Please repeat the records beneath this task exactly as they appear, but skip the images.

──────────────────────────────

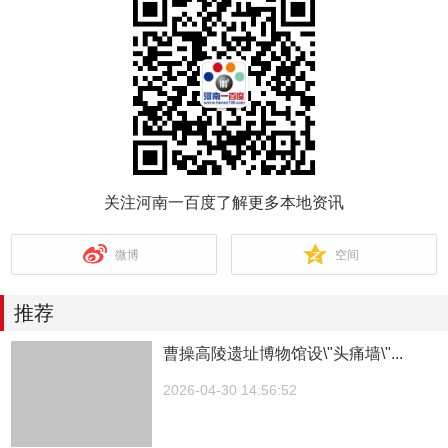
关注河南一百度了解更多本地资讯
微博
空间
推荐
曹操高陵遗址博物馆设\"头痛墙\"...
2026-04-30 14:56:52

──────────────────────────────

### Task output
关注河南一百度了解更多本地资讯
微博
空间
推荐
曹操高陵遗址博物馆设\"头痛墙\"...
2026-04-30 14:56:52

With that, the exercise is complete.